The Nocebo Effect

 

EARLY IN MY TRAINING I realized that I must be very careful about what I say to patients as patients will listen more often than not to whatever advice and information their doctor provides. What I say matters. The power of suggestion is strong enough to induce positive or negative feelings in patients. A growing body of evidence has emerged for a phenomenon known as The Nocebo Effect. This is when a person is conditioned to expect a negative response, or to anticipate negative effects from an experience. It is the opposite of a placebo. 

The Placebo Effect demonstrates how positive thinking can improve treatment outcomes. The Nocebo Effect suggests that negative thinking may have the opposite effect. About 20 percent of patients taking a sugar pill in controlled linical trials of a drug spontaneously report uncomfortable side effects — an even higher percentage if they are asked. These effects are one kind of nocebo — a word that means in Latin “I will harm.” (Placebo means “I will please.”)

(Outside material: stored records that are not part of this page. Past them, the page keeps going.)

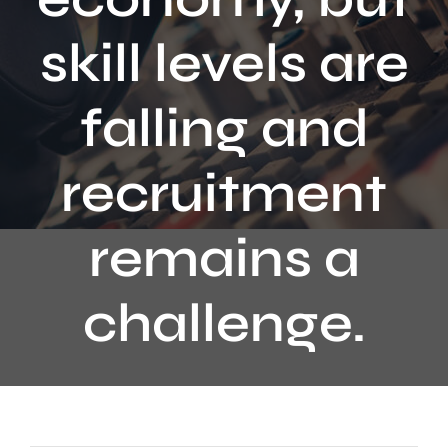
Contact
skill levels are
falling and
recruitment
remains a
challenge.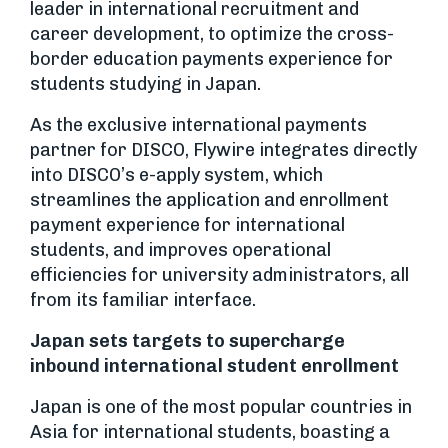
leader in international recruitment and
career development, to optimize the cross-
border education payments experience for
students studying in Japan.
As the exclusive international payments
partner for DISCO, Flywire integrates directly
into DISCO’s e-apply system, which
streamlines the application and enrollment
payment experience for international
students, and improves operational
efficiencies for university administrators, all
from its familiar interface.
Japan sets targets to supercharge
inbound international student enrollment
Japan is one of the most popular countries in
Asia for international students, boasting a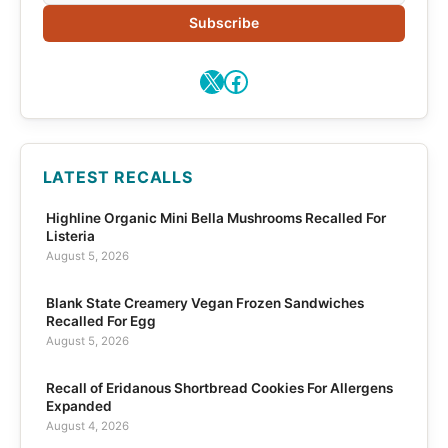
Subscribe
X
Facebook
LATEST RECALLS
Highline Organic Mini Bella Mushrooms Recalled For
Listeria
August 5, 2026
Blank State Creamery Vegan Frozen Sandwiches
Recalled For Egg
August 5, 2026
Recall of Eridanous Shortbread Cookies For Allergens
Expanded
August 4, 2026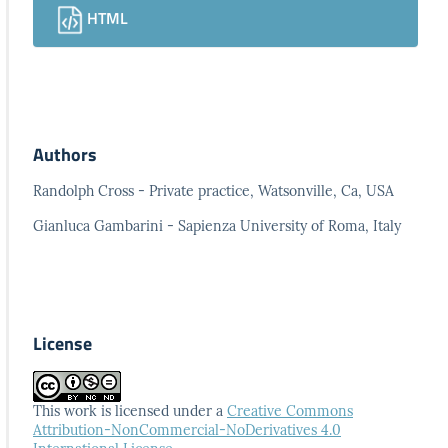
HTML
Authors
Randolph Cross - Private practice, Watsonville, Ca, USA
Gianluca Gambarini - Sapienza University of Roma, Italy
License
This work is licensed under a
Creative Commons
Attribution-NonCommercial-NoDerivatives 4.0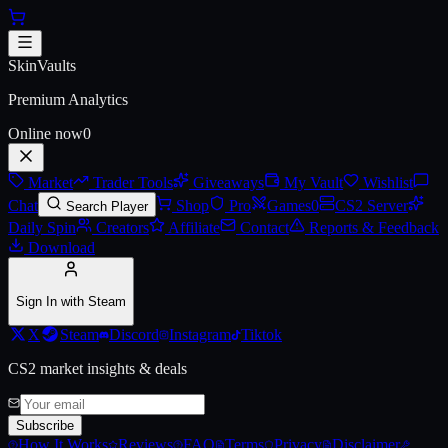
Skip to main content
Alyx Pin
SkinVaults
Premium Analytics
Online now
0
Market
Trader Tools
Giveaways
My Vault
Wishlist
Chat
Shop
Pro
Games
0
CS2 Server
Search Player
Daily Spin
Creators
Affiliate
Contact
Reports & Feedback
Download
Sign In with Steam
X
Steam
Discord
Instagram
Tiktok
CS2 market insights & deals
Subscribe
How It Works
Reviews
FAQ
Terms
Privacy
Disclaimer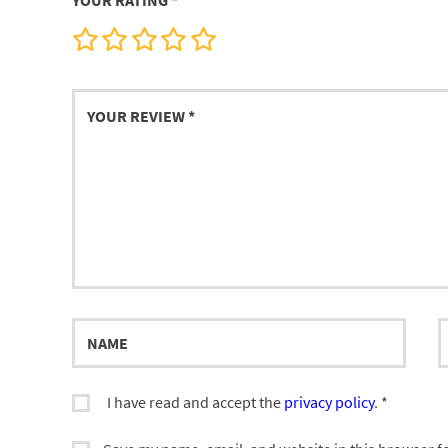
YOUR RATING
*
Your
review
Name
E
I have read and accept the
privacy policy
.
*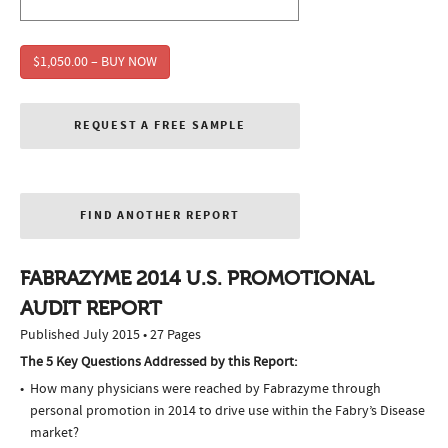
$1,050.00 – BUY NOW
REQUEST A FREE SAMPLE
FIND ANOTHER REPORT
FABRAZYME 2014 U.S. PROMOTIONAL
AUDIT REPORT
Published July 2015 • 27 Pages
The 5 Key Questions Addressed by this Report:
How many physicians were reached by Fabrazyme through
personal promotion in 2014 to drive use within the Fabry’s Disease
market?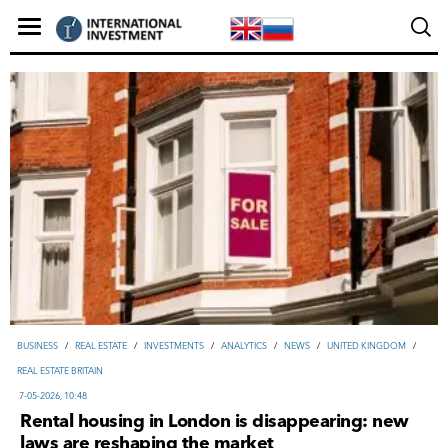
ВUSINESS
/
REAL ESTATE
/
INVESTMENTS
/
ANALYTICS
/
NEWS
/
UNITED KINGDOM
/
REAL ESTATE BRITAIN
7-05-2026, 10:48
Rental housing in London is disappearing: new
laws are reshaping the market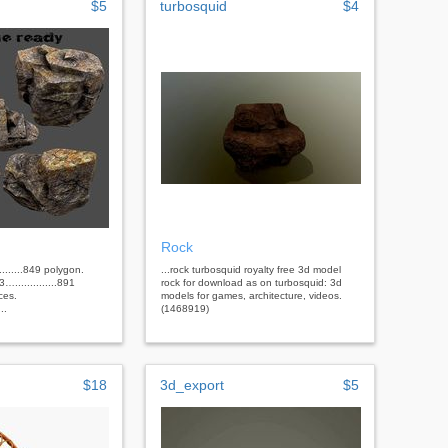
$5
turbosquid
$4
Rock
........849 polygon.
...rock turbosquid royalty free 3d model
…..............891
rock for download as on turbosquid: 3d
ces.
models for games, architecture, videos.
..
(1468919)
$18
3d_export
$5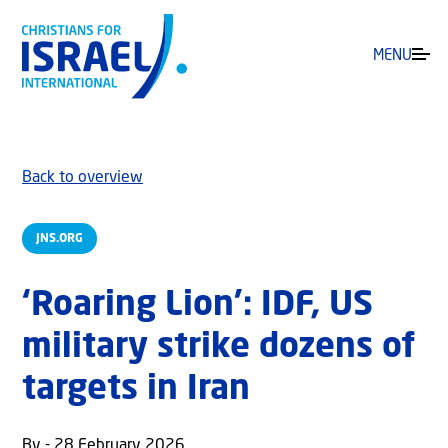
MENU
Back to overview
JNS.ORG
‘Roaring Lion’: IDF, US
military strike dozens of
targets in Iran
By - 28 February 2026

Katherine Lang’s recent article in Medical News Today noted that a recent study of COVID-19 vaccination trials analyzed data from twelve trials

and found that 35 percent of people given placebo injections experienced systemic effects — effects experienced in areas of the body other than the treatment site, such as headache and fatigue — following the first dose. This was compared with 46 percent of those given the real vaccine. As a result of this data, the study’s authors suggest that some 76 percent of adverse effects reported by those given the real vaccine were nocebo effects. In other words, they were not caused by the vaccine but by participants’ expectations.

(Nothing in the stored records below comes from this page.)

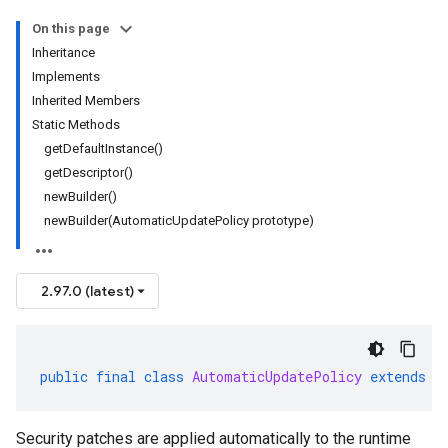
On this page
Inheritance
Implements
Inherited Members
Static Methods
getDefaultInstance()
getDescriptor()
newBuilder()
newBuilder(AutomaticUpdatePolicy prototype)
2.97.0 (latest)
public
final
class
AutomaticUpdatePolicy
extends
G
Security patches are applied automatically to the runtime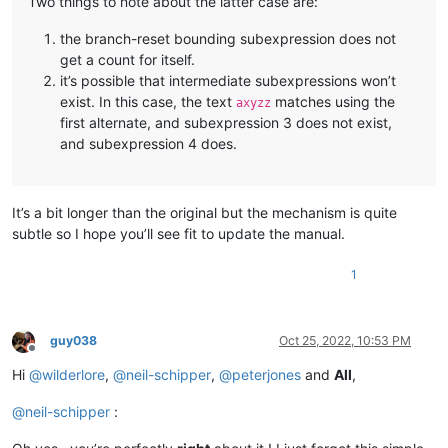
Two things to note about the latter case are:
the branch-reset bounding subexpression does not
get a count for itself.
it’s possible that intermediate subexpressions won’t
exist. In this case, the text
matches using the
axyzz
first alternate, and subexpression 3 does not exist,
and subexpression 4 does.
It’s a bit longer than the original but the mechanism is quite
subtle so I hope you’ll see fit to update the manual.
1
guy038
Oct 25, 2022, 10:53 PM
Offline
Hi
@
wilderlore
,
@
neil-schipper
,
@
peterjones
and
All
,
@
neil-schipper
: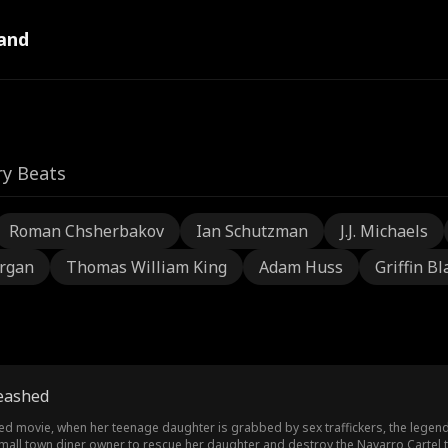
and
ry Beats
Roman Chsherbakov
Ian Schutzman
J.J. Michaels
rgan
Thomas William King
Adam Huss
Griffin Bl
eashed
d movie, when her teenage daughter is grabbed by sex traffickers, the legen
small town diner owner to rescue her daughter and destroy the Navarro Cartel t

An article in the Psychomed Journal for physicians gives clinical insights into the subject. If a doctor tells a patient “the great majority of patients tolerate this treatment very well” before giving a flu shot, patients experience fewer “adverse events.” As Gareth Cook notes in The New Yorker the larger problem lies outside the clinic, “The internet has become a powerful—and, to some, irresistible—nocebo-dosing machine. Pre-internet, it took weeks or even months for a person to gather enough reading to become very, very afraid. Now one can achieve a state of dread in a few short hours, surrounded by the comforts of home.” The most common reasons patients don’t comply to medications are intentional and include: high drug costs, fear of adverse events, being prescribed multiple medications, and experiencing either instant relief or medication ineffectiveness leading to self-discontinuation of medications. Additionally, television commercials are attempting to distract us as they sell a particular medication, with soothing visuals, while the adverse effects are quietly narrated in the background. In the U.S., many pharmaceutical companies market new prescription drugs through direct-to-consumer drug ads. These ads lead consumers to ask their doctors for prescriptions of often expensive new drugs despite the presence of existing options that are just as effective or affordable.  

So how do we not worry ourselves sick?

Ask your healthcare provider “How will the treatment improve my condition?”

Focus on how the medication will make you better – not on its minor side effects.

Be selective about searching the internet.

Monitor the effects of the medicine without prejudice.